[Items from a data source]
┌────────

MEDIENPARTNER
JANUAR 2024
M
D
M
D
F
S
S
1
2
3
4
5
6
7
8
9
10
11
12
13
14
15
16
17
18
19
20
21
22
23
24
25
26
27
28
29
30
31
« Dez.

└────────

▸ ACTIVITY
Word for word, transcribe all of the entries shown above.

▸ TASK RESPONSE
MEDIENPARTNER
JANUAR 2024
M
D
M
D
F
S
S
1
2
3
4
5
6
7
8
9
10
11
12
13
14
15
16
17
18
19
20
21
22
23
24
25
26
27
28
29
30
31
« Dez.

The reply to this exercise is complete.